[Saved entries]
::::::

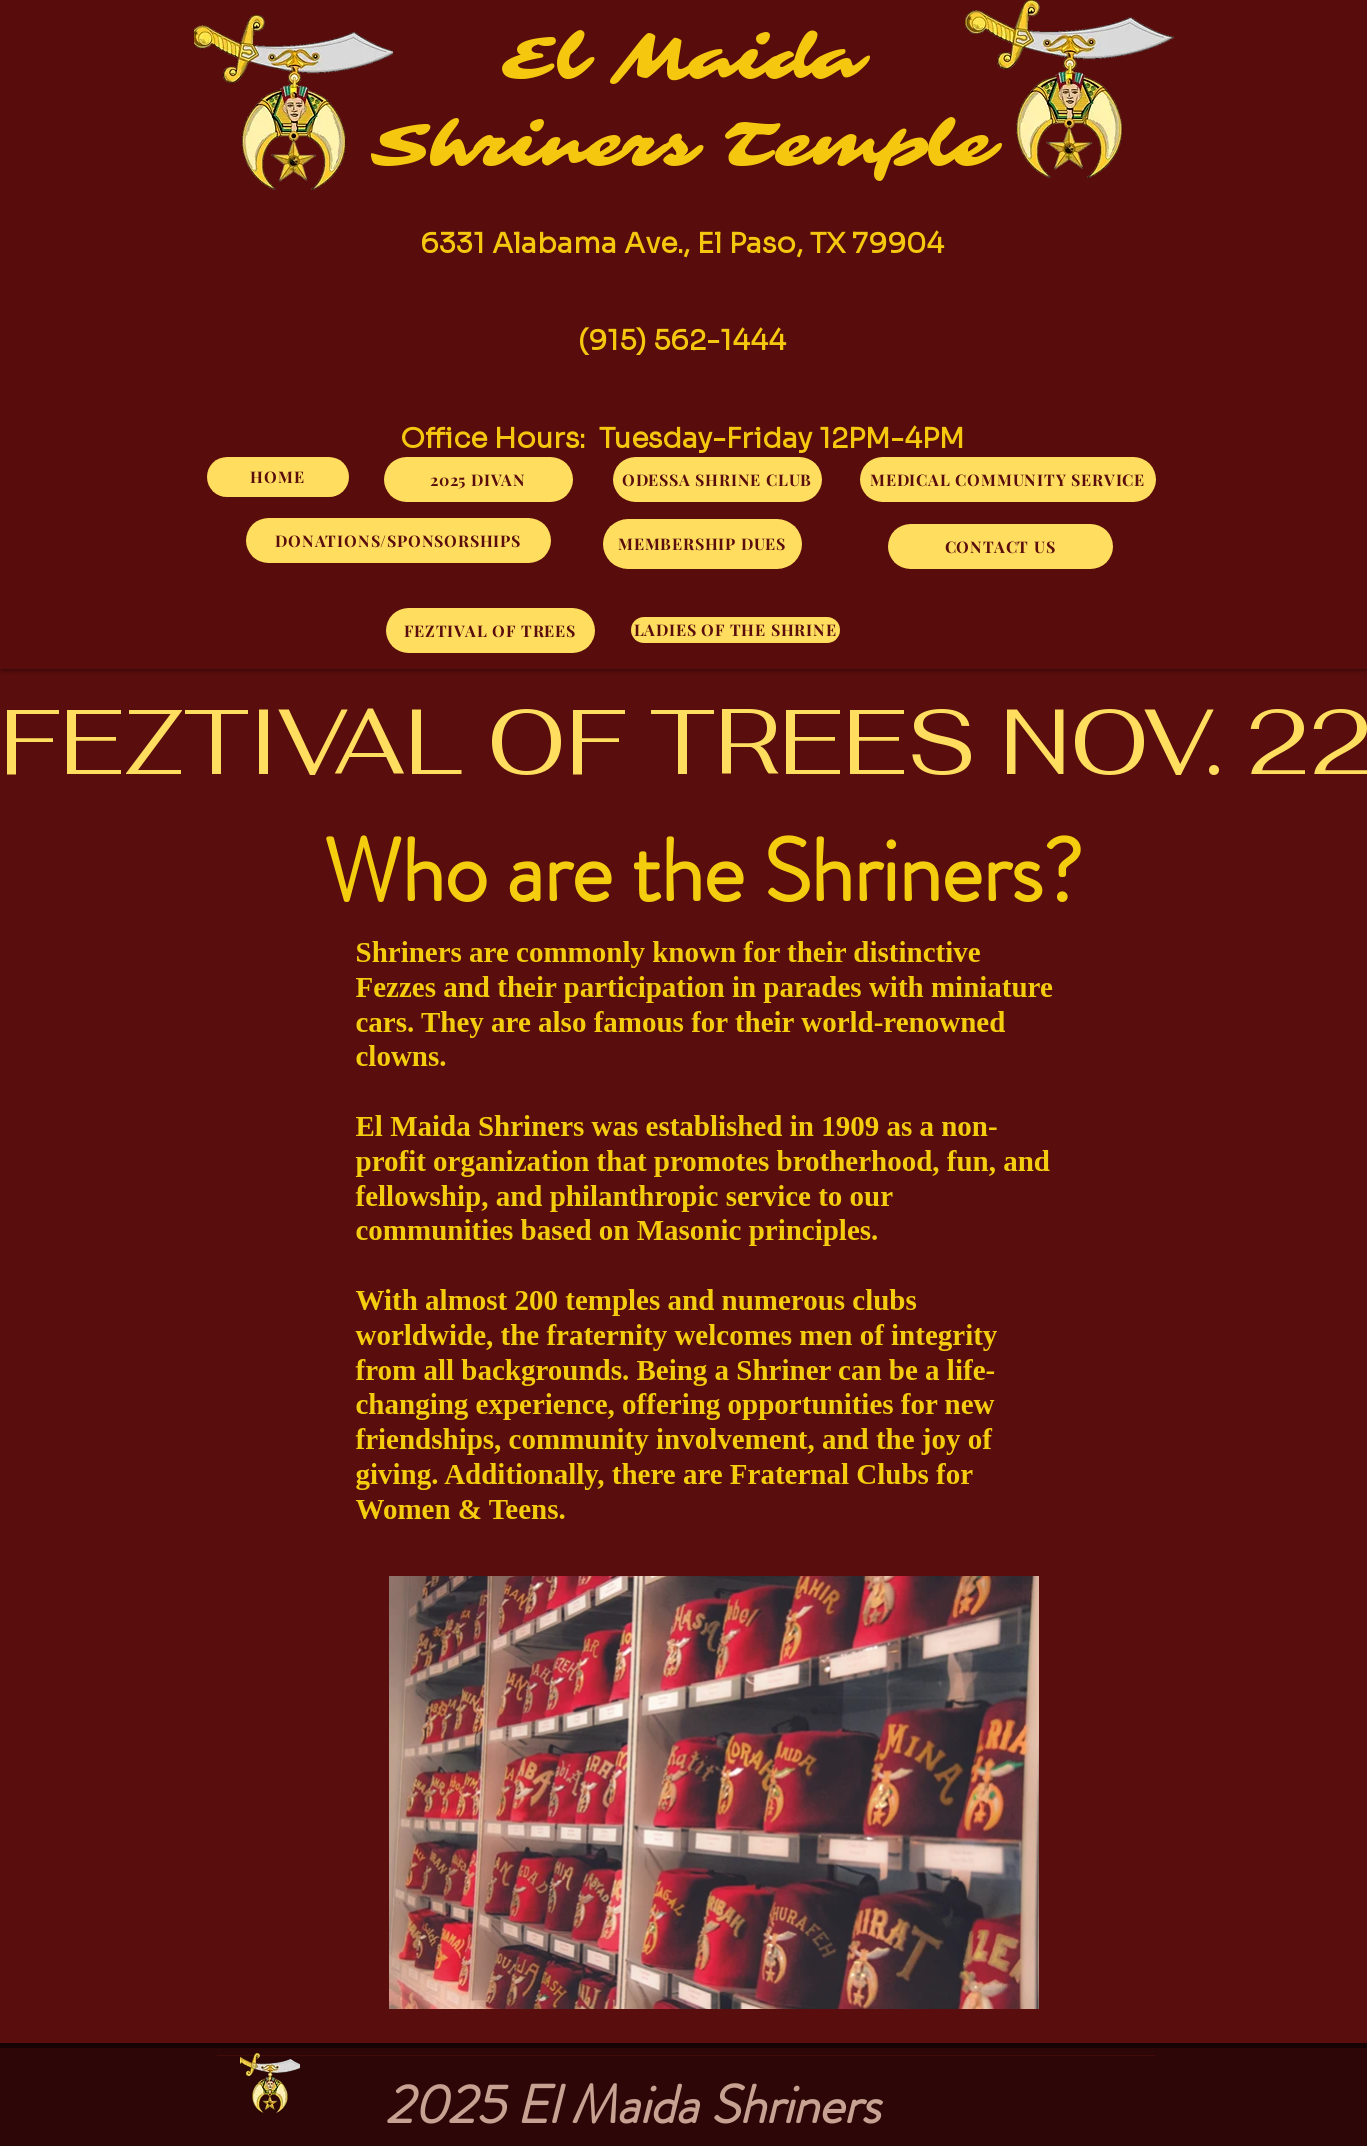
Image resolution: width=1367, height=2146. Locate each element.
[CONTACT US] (1000, 546)
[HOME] (278, 477)
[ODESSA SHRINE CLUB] (717, 479)
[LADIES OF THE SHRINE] (735, 630)
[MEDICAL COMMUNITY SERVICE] (1008, 479)
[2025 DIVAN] (478, 479)
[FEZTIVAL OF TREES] (490, 630)
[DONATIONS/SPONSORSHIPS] (398, 540)
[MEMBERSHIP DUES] (702, 544)
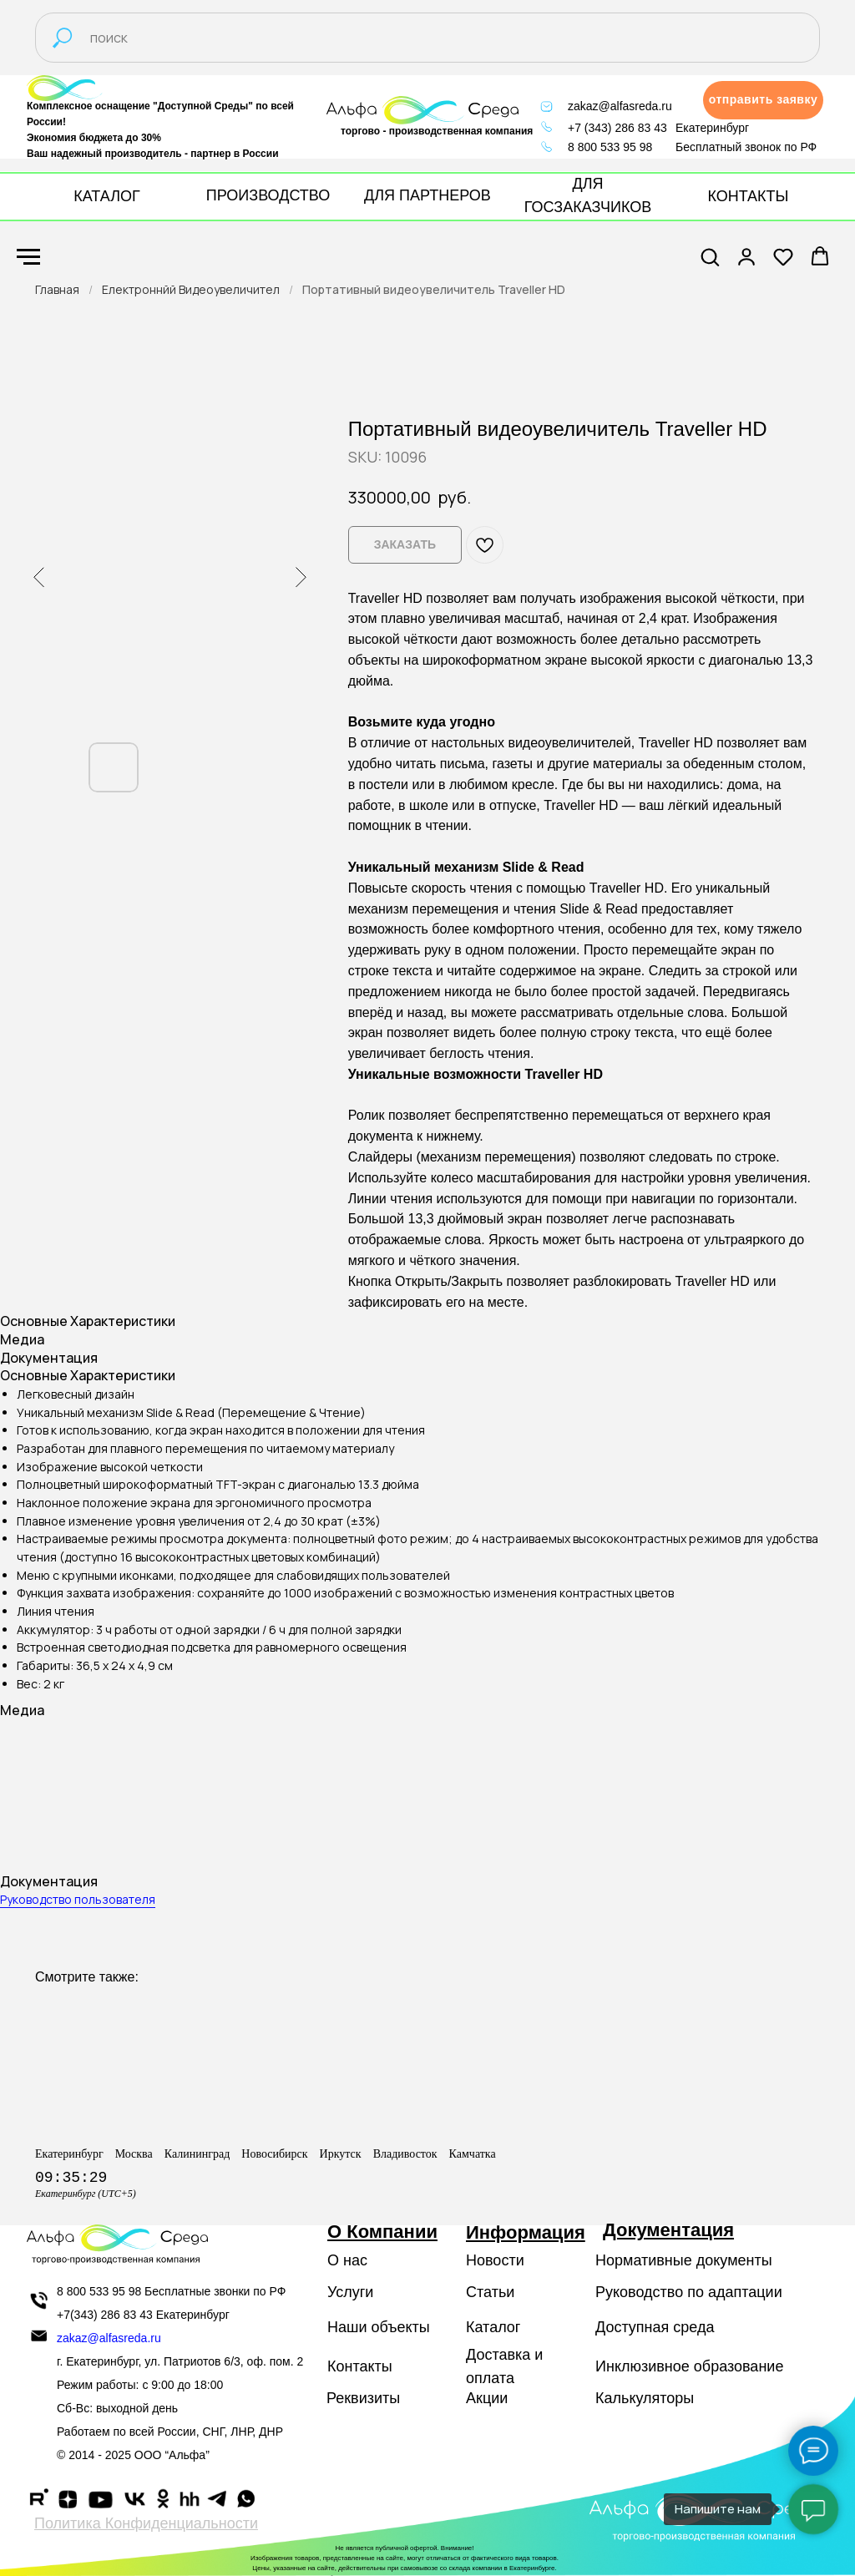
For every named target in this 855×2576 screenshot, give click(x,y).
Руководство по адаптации (688, 2292)
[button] (763, 100)
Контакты (359, 2366)
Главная (57, 289)
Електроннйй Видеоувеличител (191, 289)
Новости (495, 2260)
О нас (347, 2260)
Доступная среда (654, 2327)
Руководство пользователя (77, 1899)
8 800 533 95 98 (610, 147)
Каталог (493, 2327)
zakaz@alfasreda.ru (620, 106)
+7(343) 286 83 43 (105, 2314)
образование (739, 2366)
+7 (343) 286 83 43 (617, 127)
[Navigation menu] (28, 257)
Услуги (350, 2292)
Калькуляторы (644, 2398)
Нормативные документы (683, 2260)
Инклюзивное (642, 2366)
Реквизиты (363, 2398)
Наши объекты (378, 2327)
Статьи (490, 2292)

::::::

▶ Your goal: Each line above with the word "SHRINE" needs to be copied.

▶ The answer:
[ODESSA SHRINE CLUB] (717, 479)
[LADIES OF THE SHRINE] (735, 630)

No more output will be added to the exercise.